THE RECORDS:
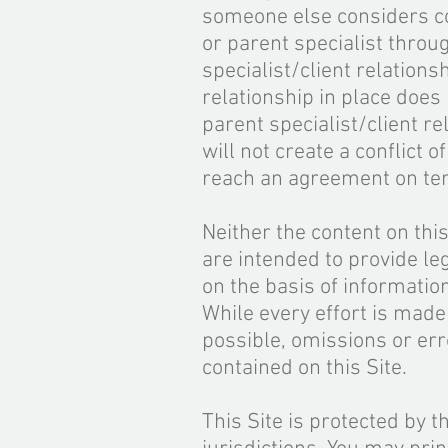
someone else considers con
or parent specialist throu
specialist/client relation
relationship
in place does 
parent specialist/client r
will not create a conflict 
reach an agreement on ter
Neither the content on th
are intended to provide leg
on the basis of informatio
While every effort is made
possible, omissions or err
contained on this Site.
This Site is protected by t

DIRECTIONS FOR THIS TASK: Every line above should be duplicated exactly; the pictures are to be left out.

EXERCISE RESPONSE:
someone else considers con
or parent specialist throu
specialist/client relation
relationship
in place does 
parent specialist/client r
will not create a conflict 
reach an agreement on ter
Neither the content on th
are intended to provide leg
on the basis of informatio
While every effort is made
possible, omissions or err
contained on this Site.
This Site is protected by t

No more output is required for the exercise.